Uitspraak
RECHTBANK ROTTERDAM
A.L. Pöllen
A.M.I. van der Does,
1.De procedure
2.De beoordeling van het verzoek
(…) Wraking van de zitting
Rechtbank Rotterdam
Op 19 maart 2025 heeft de meervoudige wrakingskamer van de Rechtbank Rotterdam uitspraak gedaan op een wrakingsverzoek van een verzoeker in civiele zaken. Het verzoek strekt tot wraking van de rechters in twee hoofdzaken die betrekking hebben op de ondertoezichtstelling en de uithuisplaatsing van de minderjarige kinderen van de verzoeker. De verzoeker heeft op 12 maart 2025 een schriftelijk wrakingsverzoek ingediend, waarin hij verschillende gronden voor zijn verzoek heeft uiteengezet.
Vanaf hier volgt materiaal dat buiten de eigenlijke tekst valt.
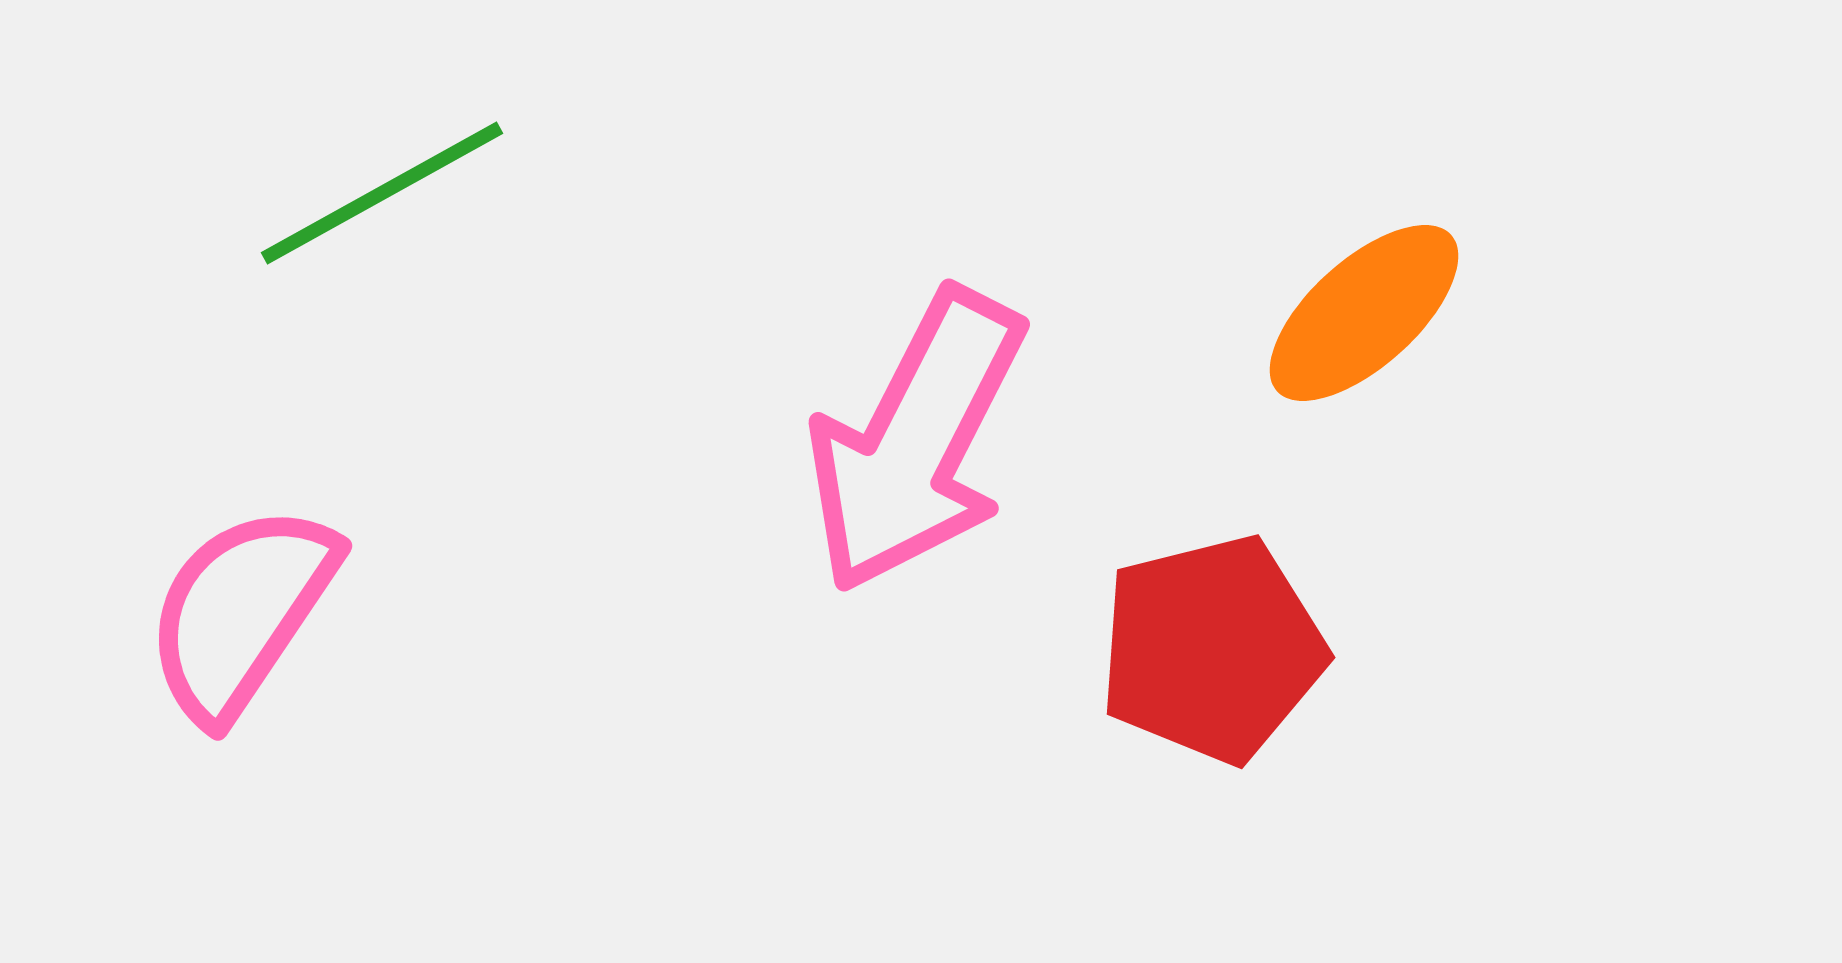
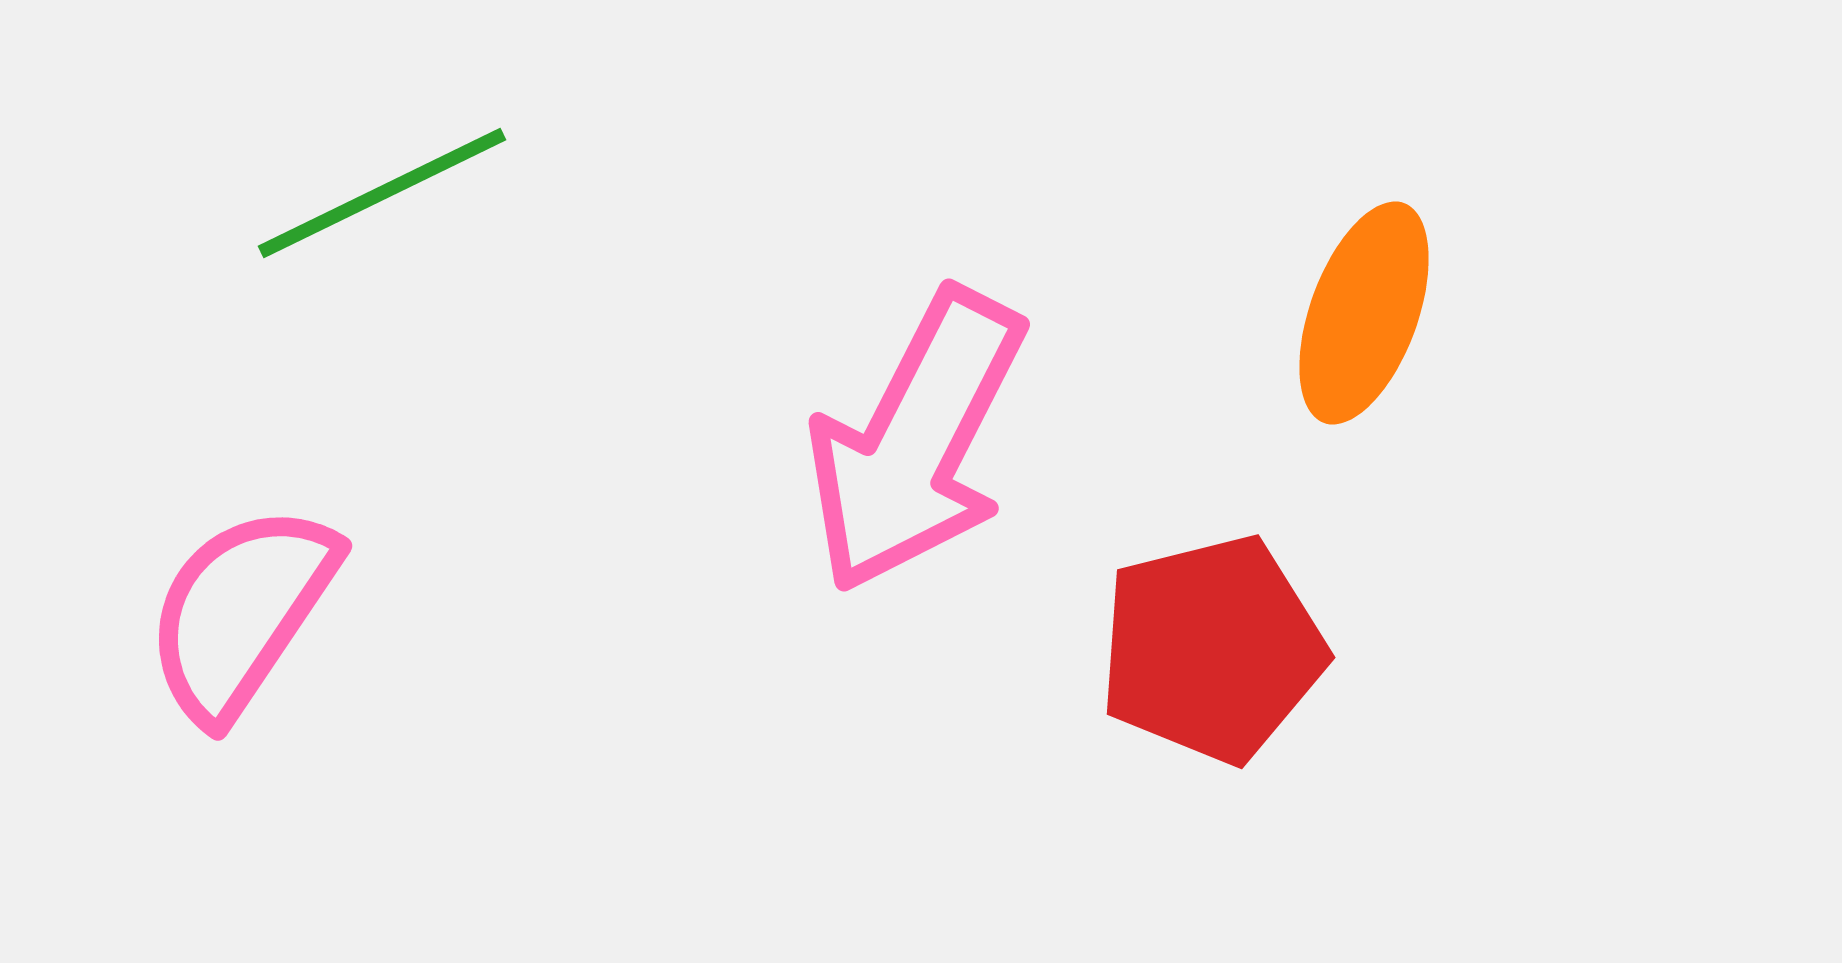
green line: rotated 3 degrees clockwise
orange ellipse: rotated 28 degrees counterclockwise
De wrakingskamer heeft echter vastgesteld dat geen van de door de verzoeker genoemde gronden zich concreet richt tegen het handelen of nalaten van de rechters. Bovendien heeft de verzoeker nagelaten om uit te leggen waarom de genoemde gronden bij hem de objectief gerechtvaardigde vrees voor partijdigheid van de rechters hebben kunnen wekken. De wrakingskamer heeft geoordeeld dat het aan de verzoeker was om deze gronden duidelijk te maken in zijn verzoek. Gezien deze tekortkomingen heeft de wrakingskamer het verzoek tot wraking kennelijk ongegrond verklaard, met toepassing van artikel 8 lid 2 sub a van het Wrakingsprotocol van de rechtbank. De beslissing is openbaar uitgesproken en er staat geen rechtsmiddel open tegen deze uitspraak.